**Task brief:** Return the lines of the data below starting at the one holding "Tháng 7 2025" and ending at the one holding "在・TOBE移籍説まで完全網羅！", word for word, leaving every picture out.
(Given entries begins)
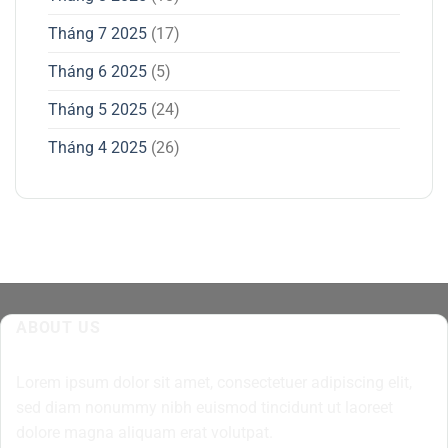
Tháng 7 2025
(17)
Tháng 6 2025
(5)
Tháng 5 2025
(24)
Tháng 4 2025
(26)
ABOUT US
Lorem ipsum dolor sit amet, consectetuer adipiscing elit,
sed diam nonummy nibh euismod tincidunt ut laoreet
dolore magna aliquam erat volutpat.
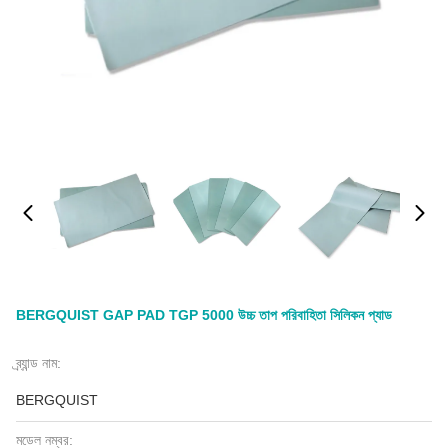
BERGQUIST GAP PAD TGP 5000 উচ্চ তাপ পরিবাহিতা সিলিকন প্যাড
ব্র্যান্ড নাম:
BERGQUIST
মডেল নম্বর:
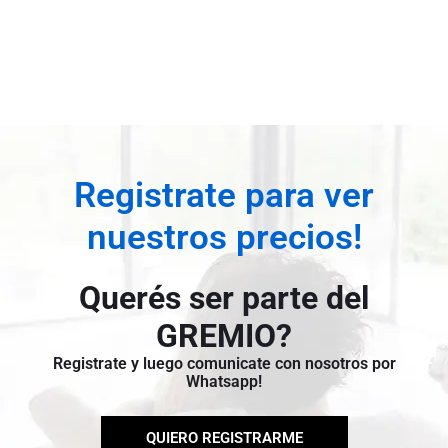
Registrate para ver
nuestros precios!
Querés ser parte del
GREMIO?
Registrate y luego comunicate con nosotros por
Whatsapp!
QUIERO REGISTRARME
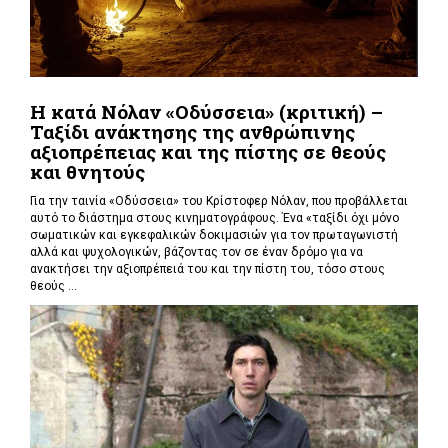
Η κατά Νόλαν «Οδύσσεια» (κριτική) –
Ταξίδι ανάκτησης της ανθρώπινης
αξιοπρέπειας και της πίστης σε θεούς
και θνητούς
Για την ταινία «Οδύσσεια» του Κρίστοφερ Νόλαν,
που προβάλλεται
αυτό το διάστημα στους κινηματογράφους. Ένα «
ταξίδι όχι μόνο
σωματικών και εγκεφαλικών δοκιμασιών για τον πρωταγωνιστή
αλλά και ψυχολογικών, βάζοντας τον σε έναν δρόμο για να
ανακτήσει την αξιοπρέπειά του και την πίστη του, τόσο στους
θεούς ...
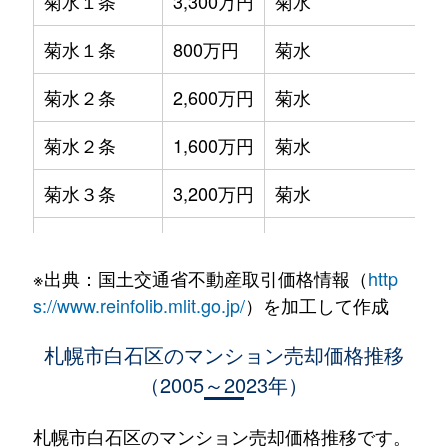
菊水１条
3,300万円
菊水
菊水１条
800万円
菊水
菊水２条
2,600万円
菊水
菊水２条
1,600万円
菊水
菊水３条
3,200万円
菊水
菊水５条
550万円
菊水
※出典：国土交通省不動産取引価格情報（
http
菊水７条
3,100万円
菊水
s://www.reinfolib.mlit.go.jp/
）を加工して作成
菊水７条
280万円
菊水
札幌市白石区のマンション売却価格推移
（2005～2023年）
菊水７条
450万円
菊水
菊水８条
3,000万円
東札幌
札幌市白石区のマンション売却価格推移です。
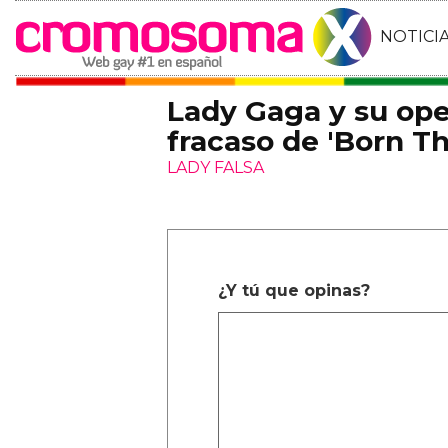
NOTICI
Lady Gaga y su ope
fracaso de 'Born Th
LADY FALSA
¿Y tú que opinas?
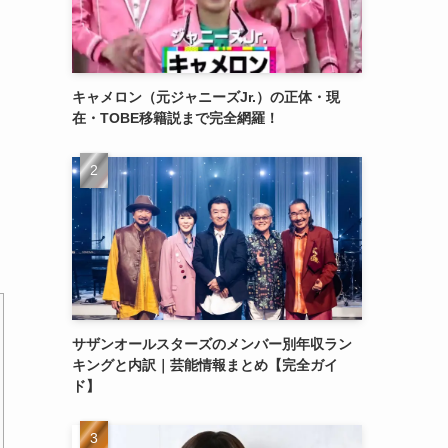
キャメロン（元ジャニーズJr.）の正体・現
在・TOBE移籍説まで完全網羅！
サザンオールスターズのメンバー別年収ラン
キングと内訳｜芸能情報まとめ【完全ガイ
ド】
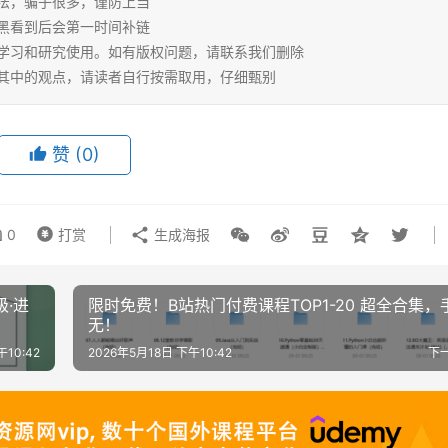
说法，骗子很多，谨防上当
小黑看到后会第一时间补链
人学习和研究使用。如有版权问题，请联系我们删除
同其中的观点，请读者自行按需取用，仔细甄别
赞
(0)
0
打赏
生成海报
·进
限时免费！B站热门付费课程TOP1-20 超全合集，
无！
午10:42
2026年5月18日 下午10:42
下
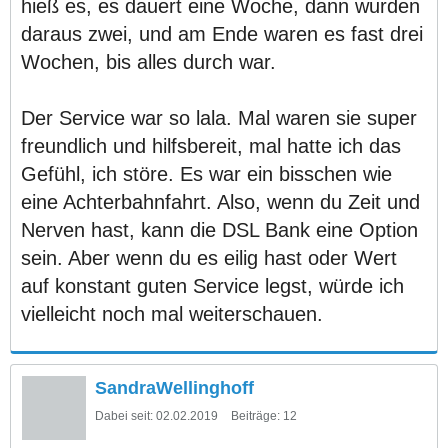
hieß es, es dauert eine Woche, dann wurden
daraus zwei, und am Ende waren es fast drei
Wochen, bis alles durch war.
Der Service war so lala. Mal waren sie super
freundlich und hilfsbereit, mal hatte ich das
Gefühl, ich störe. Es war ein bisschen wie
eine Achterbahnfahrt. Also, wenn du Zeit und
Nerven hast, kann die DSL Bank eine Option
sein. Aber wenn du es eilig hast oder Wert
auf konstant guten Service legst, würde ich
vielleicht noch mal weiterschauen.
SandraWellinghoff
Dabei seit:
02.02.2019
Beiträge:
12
(Given entries ends)
(Given entries begins)
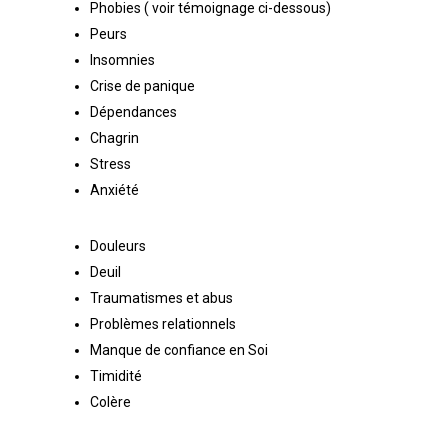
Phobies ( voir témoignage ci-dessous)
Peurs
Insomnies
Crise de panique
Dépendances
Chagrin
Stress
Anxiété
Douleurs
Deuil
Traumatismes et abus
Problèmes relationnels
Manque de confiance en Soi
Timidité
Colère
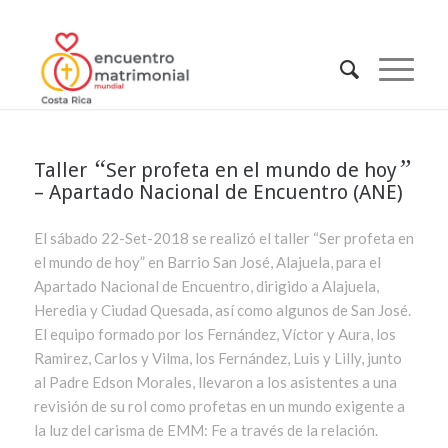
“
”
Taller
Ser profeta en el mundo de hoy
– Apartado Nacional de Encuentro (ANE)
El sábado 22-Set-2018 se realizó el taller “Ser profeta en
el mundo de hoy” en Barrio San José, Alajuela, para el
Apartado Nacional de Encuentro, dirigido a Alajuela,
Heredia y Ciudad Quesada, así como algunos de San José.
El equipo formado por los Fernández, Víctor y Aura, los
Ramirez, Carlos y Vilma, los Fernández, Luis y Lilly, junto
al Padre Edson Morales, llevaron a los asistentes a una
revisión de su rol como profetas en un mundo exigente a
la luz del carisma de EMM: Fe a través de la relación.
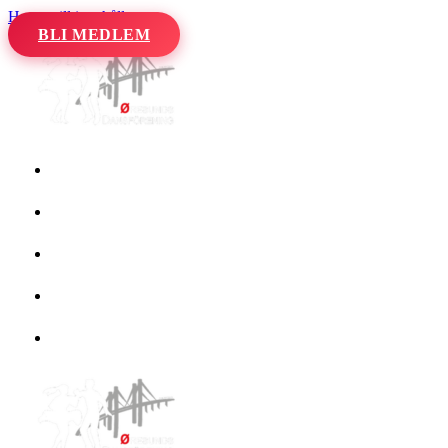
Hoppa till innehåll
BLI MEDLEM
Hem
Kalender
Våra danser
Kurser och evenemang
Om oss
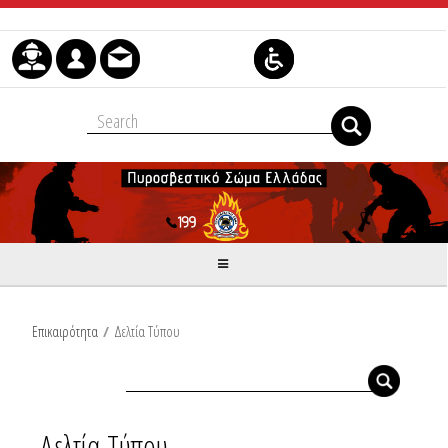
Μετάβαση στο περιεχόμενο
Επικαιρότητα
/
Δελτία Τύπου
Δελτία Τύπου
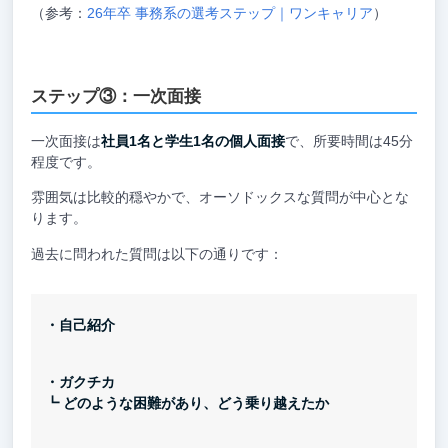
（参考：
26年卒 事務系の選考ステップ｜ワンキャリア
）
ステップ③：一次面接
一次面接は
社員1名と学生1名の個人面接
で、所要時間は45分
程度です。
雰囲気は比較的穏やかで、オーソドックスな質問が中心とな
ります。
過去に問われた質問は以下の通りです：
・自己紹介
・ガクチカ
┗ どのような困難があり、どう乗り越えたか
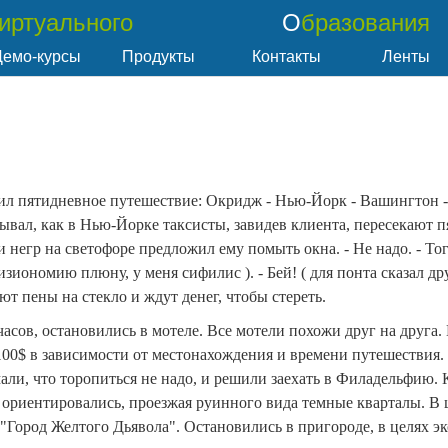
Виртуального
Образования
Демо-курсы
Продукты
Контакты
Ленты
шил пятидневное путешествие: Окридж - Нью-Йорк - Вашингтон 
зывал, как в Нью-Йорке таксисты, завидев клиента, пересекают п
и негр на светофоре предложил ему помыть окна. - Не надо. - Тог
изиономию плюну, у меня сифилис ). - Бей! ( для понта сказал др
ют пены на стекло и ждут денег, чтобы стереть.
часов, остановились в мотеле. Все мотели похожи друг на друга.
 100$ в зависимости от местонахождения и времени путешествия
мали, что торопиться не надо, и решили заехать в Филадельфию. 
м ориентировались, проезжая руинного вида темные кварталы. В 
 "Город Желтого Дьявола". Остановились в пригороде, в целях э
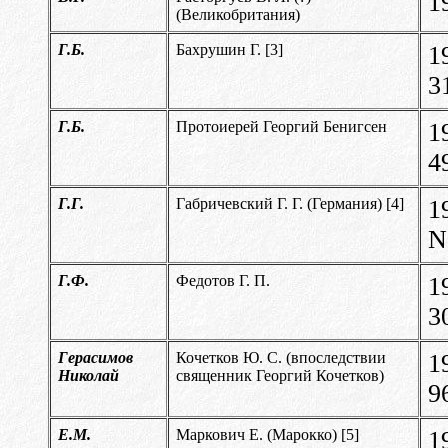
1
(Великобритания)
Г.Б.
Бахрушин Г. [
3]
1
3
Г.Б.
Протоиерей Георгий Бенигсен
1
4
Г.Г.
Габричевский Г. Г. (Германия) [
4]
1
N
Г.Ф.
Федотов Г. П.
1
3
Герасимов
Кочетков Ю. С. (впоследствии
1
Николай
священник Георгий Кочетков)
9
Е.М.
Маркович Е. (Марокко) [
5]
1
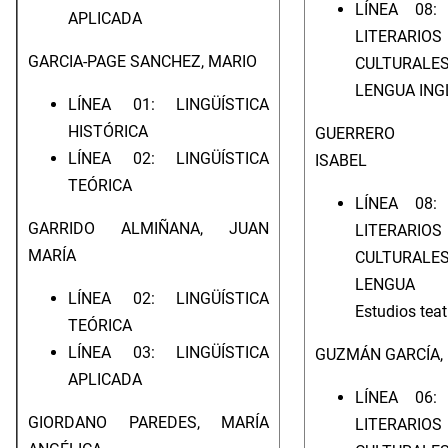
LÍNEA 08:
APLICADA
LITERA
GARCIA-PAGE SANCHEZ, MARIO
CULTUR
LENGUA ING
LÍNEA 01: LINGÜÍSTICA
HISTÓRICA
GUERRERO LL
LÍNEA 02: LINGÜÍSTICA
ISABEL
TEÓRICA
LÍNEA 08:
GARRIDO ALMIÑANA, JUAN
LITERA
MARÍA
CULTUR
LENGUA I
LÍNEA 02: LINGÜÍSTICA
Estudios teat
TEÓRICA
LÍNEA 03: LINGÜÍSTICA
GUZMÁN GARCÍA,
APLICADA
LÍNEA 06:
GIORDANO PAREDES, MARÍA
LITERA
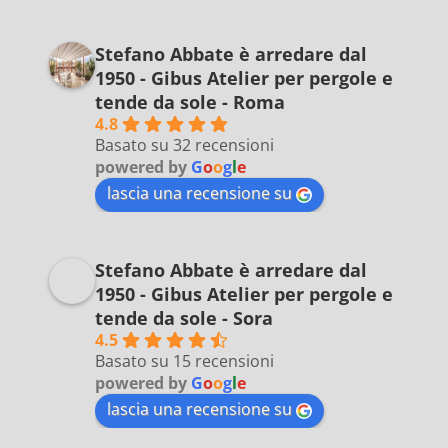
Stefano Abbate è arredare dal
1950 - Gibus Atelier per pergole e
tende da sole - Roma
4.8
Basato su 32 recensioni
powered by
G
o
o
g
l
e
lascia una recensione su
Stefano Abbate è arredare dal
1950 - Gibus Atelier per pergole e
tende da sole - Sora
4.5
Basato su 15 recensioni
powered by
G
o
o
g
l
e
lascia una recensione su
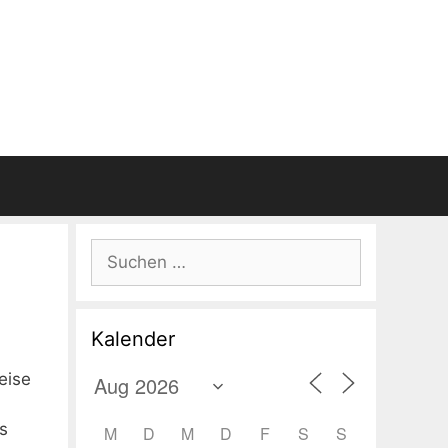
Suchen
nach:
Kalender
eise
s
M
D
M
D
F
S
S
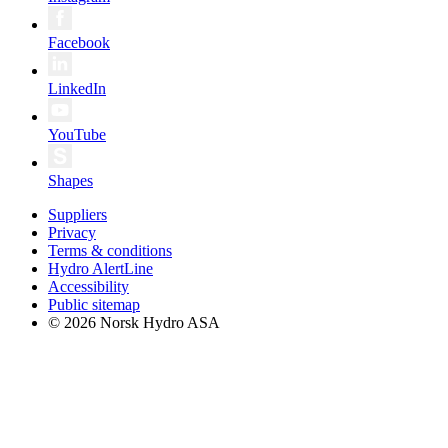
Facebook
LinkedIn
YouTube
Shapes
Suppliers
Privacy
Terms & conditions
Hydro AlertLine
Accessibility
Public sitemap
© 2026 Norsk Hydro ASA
(Given entries ends)
**Expected answer:**
Tháng 7 2025
(17)
Tháng 6 2025
(5)
Tháng 5 2025
(24)
Tháng 4 2025
(26)
ABOUT US
Lorem ipsum dolor sit amet, consectetuer adipiscing elit,
sed diam nonummy nibh euismod tincidunt ut laoreet
dolore magna aliquam erat volutpat.
BERGQUIST GAP PAD TGP 5000 উচ্চ তাপ পরিবাহিতা সিলিকন প্যাড
ব্র্যান্ড নাম:
BERGQUIST
মডেল নম্বর:
Registrate para ver
nuestros precios!
Querés ser parte del
GREMIO?
Registrate y luego comunicate con nosotros por
Whatsapp!
QUIERO REGISTRARME
Η κατά Νόλαν «Οδύσσεια» (κριτική) –
Ταξίδι ανάκτησης της ανθρώπινης
αξιοπρέπειας και της πίστης σε θεούς
και θνητούς
Για την ταινία «Οδύσσεια» του Κρίστοφερ Νόλαν,
που προβάλλεται
αυτό το διάστημα στους κινηματογράφους. Ένα «
ταξίδι όχι μόνο
σωματικών και εγκεφαλικών δοκιμασιών για τον πρωταγωνιστή
αλλά και ψυχολογικών, βάζοντας τον σε έναν δρόμο για να
ανακτήσει την αξιοπρέπειά του και την πίστη του, τόσο στους
θεούς ...
菊水１条
3,300万円
菊水
菊水１条
800万円
菊水
菊水２条
2,600万円
菊水
菊水２条
1,600万円
菊水
菊水３条
3,200万円
菊水
菊水５条
550万円
菊水
※出典：国土交通省不動産取引価格情報（
http
菊水７条
3,100万円
菊水
s://www.reinfolib.mlit.go.jp/
）を加工して作成
菊水７条
280万円
菊水
札幌市白石区のマンション売却価格推移
（2005～2023年）
菊水７条
450万円
菊水
菊水８条
3,000万円
東札幌
札幌市白石区のマンション売却価格推移です。
NOTICI
Lady Gaga y su ope
fracaso de 'Born Th
LADY FALSA
¿Y tú que opinas?
キャメロン（元ジャニーズJr.）の正体・現
在・TOBE移籍説まで完全網羅！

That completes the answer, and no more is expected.